Si tratta di un mix per il nutrimento delle larve in caso le uova si schiudano durante il trasporto.

In funzione dei tempi di consegna, le uova si schiudono entro un massimo di tre giorni dalla ricezione dell’ordine. Al momento della schiusa le larve sono minuscole (< 1 mm). Gli stadi larvali durano dalle due alle tre settimane e sono seguiti dallo stadio di pupa, della durata di una settimana. Complessivamente, quindi, tra la deposizione delle uova e lo sviluppo dell’insetto adulto passa più di un mese.

Se hai ricevuto larve morte, ti preghiamo di metterti in contatto con noi attraverso la pagina “Contatti” del sito web.

Nematodi

Si tratta di minuscoli “vermi” che vengono usati per la lotta biologica ai parassiti dell’orto e degli alberi da frutto, e sono così piccoli da essere invisibili a occhio nudo. Nonostante ciò, sono molto efficaci per eliminare le larve di numerose specie di insetti dannosi. Questi particolari organismi vermiformi agiscono in modo molto selettivo, per cui non sono dannosi per l’ambiente, le colture, l’uomo, i pesci e, in generale, gli animali. I nematodi entomopatogeni sono parassiti obbligati di insetti allo stadio larvale, tra cui: coleotteri, lepidotteri, ditteri e imenotteri. Gli stadi di adulti e crisalidi non possono essere parassitizzati da questi organismi. Molte delle specie di insetti di maggior interesse agrario contro cui questi nematodi sono efficaci, vivono allo stadio larvale all’interno delle piante (o nel terreno). Qui scavano gallerie e si nutrono, provocando quindi gravi danni alle colture colpite. I nematodi ospitano al loro interno dei batteri che a loro volta parassitizzano le larve degli insetti dannosi. In pratica, il nematode è un minuscolo essere vermiforme, che penetra all’interno dell’insetto obiettivo. Una volta al suo interno, rilascia questi batteri, che in poco tempo si moltiplicano e uccidono l’ospite in 24-72 ore dalla penetrazione. Il nematode entomopatogeno continua invece a sopravvivere, andando alla ricerca di altre larve da parassitizzare.

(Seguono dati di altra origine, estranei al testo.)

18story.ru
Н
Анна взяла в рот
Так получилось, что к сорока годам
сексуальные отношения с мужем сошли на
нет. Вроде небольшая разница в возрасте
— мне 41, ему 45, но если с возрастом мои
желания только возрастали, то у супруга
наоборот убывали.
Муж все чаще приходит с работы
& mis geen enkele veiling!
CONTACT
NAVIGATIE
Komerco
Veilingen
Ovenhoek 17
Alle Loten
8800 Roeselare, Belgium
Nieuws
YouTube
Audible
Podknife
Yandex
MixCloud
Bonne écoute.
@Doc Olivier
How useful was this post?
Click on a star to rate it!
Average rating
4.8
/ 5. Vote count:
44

Il movimento dei nematodi non è visibile a occhio nudo. Occorre guardarli al microscopio per vederli muovere.

I nematodi hanno bisogno di umidità perchè trovino nel terreno il loro ambiente ideale.
Umidificare il suolo inoltre serve ad abbassare la temperatura della superfice, che nei giorni caldi e in pieno sole può raggiungere i 50°C.

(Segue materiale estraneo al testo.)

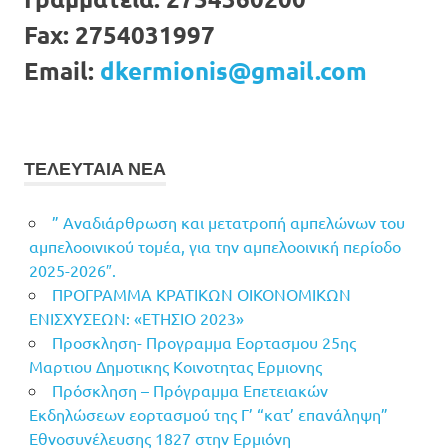
Fax:
2754031997
Email:
dkermionis@gmail.com
ΤΕΛΕΥΤΑΙΑ ΝΕΑ
” Αναδιάρθρωση και μετατροπή αμπελώνων του
αμπελοοινικού τομέα, για την αμπελοοινική περίοδο
2025-2026″.
ΠΡΟΓΡΑΜΜΑ ΚΡΑΤΙΚΩΝ ΟΙΚΟΝΟΜΙΚΩΝ
ΕΝΙΣΧΥΣΕΩΝ: «ΕΤΗΣΙΟ 2023»
Προσκληση- Προγραμμα Εορτασμου 25ης
Μαρτιου Δημοτικης Κοινοτητας Ερμιονης
Πρόσκληση – Πρόγραμμα Επετειακών
Εκδηλώσεων εορτασμού της Γ’ “κατ’ επανάληψη”
Εθνοσυνέλευσης 1827 στην Ερμιόνη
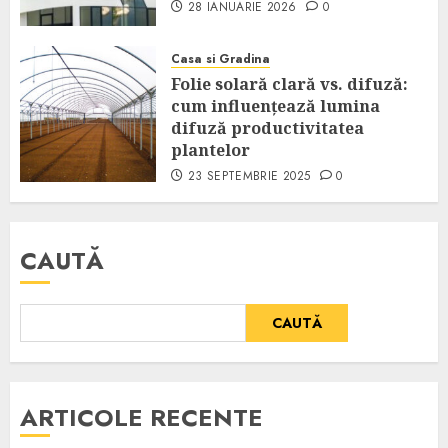
28 IANUARIE 2026
0
Casa si Gradina
Folie solară clară vs. difuză:
cum influențează lumina
difuză productivitatea
plantelor
23 SEPTEMBRIE 2025
0
CAUTĂ
CAUTĂ
ARTICOLE RECENTE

Gli insetti ausiliari saranno mandati dal lunedì al mercoledì per evitare lo stoccaggio prolungato degli insetti negli uffici della posta la fine settimana.

Una volta ricevuto il prodotto, ti consigliamo vivamente di riporlo il più velocemente possibile in un luogo fresco.

Il tempo di conservazione dipende dalla specie di nematodi. A seconda del caso, può essere compreso tra le due settimane e i due mesi. I nematodi vanno tenuti in frigorifero, assolutamente non nel congelatore.

La temperatura di utilizzo dipende dai nematodi che si usano. Di norma, essa è indicata sull’imballaggio.